--- START ---

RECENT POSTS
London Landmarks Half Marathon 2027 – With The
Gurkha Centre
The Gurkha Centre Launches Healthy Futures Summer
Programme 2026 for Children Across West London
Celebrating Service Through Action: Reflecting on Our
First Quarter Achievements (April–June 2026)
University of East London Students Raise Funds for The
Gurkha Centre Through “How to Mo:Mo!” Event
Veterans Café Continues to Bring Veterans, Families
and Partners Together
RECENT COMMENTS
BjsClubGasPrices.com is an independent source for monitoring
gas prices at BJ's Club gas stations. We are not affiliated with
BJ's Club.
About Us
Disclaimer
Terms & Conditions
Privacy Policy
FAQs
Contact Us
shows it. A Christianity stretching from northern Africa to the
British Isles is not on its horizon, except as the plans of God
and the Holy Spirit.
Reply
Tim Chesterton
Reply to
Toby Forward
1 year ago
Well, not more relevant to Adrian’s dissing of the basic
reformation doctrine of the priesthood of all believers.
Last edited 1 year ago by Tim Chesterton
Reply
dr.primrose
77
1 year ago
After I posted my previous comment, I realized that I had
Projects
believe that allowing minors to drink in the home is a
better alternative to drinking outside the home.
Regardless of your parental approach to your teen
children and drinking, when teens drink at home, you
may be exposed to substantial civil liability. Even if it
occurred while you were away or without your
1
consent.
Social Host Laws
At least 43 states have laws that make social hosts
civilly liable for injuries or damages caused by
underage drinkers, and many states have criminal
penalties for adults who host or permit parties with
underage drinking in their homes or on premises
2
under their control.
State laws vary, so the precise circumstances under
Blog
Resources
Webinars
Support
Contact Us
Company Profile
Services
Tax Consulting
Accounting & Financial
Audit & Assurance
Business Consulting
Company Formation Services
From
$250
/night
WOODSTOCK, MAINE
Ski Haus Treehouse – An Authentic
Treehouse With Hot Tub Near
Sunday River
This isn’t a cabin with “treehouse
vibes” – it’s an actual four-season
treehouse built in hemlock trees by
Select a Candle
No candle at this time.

--- END ---
--- START ---

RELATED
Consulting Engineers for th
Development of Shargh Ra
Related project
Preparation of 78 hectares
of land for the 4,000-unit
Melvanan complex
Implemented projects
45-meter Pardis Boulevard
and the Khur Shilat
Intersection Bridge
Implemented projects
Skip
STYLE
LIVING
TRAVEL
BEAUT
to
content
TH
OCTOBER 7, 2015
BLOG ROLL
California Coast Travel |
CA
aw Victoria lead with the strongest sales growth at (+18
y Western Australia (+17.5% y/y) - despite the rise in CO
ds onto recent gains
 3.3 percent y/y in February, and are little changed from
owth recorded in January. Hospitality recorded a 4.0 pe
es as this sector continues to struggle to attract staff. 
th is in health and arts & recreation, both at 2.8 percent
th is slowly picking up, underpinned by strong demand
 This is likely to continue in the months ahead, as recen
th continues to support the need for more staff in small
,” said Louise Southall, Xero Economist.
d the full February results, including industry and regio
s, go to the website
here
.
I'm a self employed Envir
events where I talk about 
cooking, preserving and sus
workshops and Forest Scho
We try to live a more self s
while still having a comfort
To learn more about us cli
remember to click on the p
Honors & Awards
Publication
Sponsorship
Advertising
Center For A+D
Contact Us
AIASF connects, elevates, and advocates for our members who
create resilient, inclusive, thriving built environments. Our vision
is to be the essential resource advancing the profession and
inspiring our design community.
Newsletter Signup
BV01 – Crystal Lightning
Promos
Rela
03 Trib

--- END ---
--- START ---

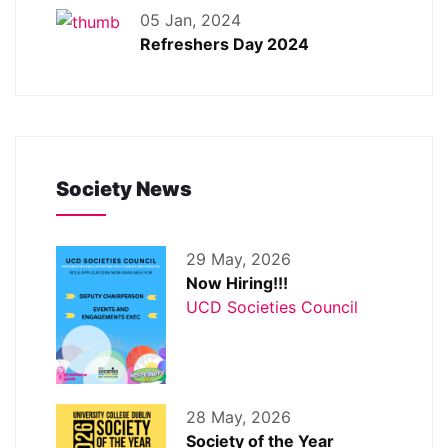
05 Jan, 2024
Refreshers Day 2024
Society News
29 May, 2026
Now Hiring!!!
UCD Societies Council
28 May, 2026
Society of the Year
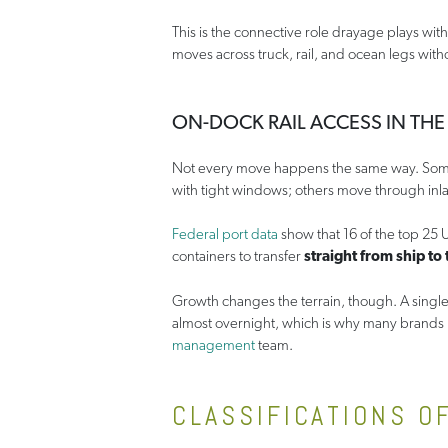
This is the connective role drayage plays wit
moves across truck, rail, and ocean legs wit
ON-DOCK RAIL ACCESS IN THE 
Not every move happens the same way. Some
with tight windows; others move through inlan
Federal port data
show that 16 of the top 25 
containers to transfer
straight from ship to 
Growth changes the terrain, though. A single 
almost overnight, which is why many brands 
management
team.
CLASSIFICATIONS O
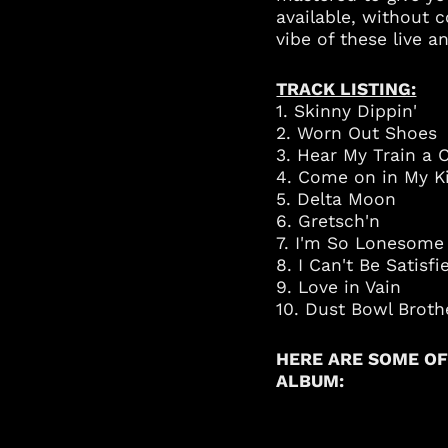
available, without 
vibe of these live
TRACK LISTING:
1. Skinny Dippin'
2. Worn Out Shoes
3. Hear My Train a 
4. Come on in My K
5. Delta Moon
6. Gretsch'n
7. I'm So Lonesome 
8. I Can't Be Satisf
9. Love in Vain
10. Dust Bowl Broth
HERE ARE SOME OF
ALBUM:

--- END ---

§ What you should do:
Output the lines above exactly, but only those between the line holding "RECENT POSTS" and the line holding "underage drinkers, and", inclusive.

§ Response area:
RECENT POSTS
London Landmarks Half Marathon 2027 – With The
Gurkha Centre
The Gurkha Centre Launches Healthy Futures Summer
Programme 2026 for Children Across West London
Celebrating Service Through Action: Reflecting on Our
First Quarter Achievements (April–June 2026)
University of East London Students Raise Funds for The
Gurkha Centre Through “How to Mo:Mo!” Event
Veterans Café Continues to Bring Veterans, Families
and Partners Together
RECENT COMMENTS
BjsClubGasPrices.com is an independent source for monitoring
gas prices at BJ's Club gas stations. We are not affiliated with
BJ's Club.
About Us
Disclaimer
Terms & Conditions
Privacy Policy
FAQs
Contact Us
shows it. A Christianity stretching from northern Africa to the
British Isles is not on its horizon, except as the plans of God
and the Holy Spirit.
Reply
Tim Chesterton
Reply to
Toby Forward
1 year ago
Well, not more relevant to Adrian’s dissing of the basic
reformation doctrine of the priesthood of all believers.
Last edited 1 year ago by Tim Chesterton
Reply
dr.primrose
77
1 year ago
After I posted my previous comment, I realized that I had
Projects
believe that allowing minors to drink in the home is a
better alternative to drinking outside the home.
Regardless of your parental approach to your teen
children and drinking, when teens drink at home, you
may be exposed to substantial civil liability. Even if it
occurred while you were away or without your
1
consent.
Social Host Laws
At least 43 states have laws that make social hosts
civilly liable for injuries or damages caused by
underage drinkers, and many states have criminal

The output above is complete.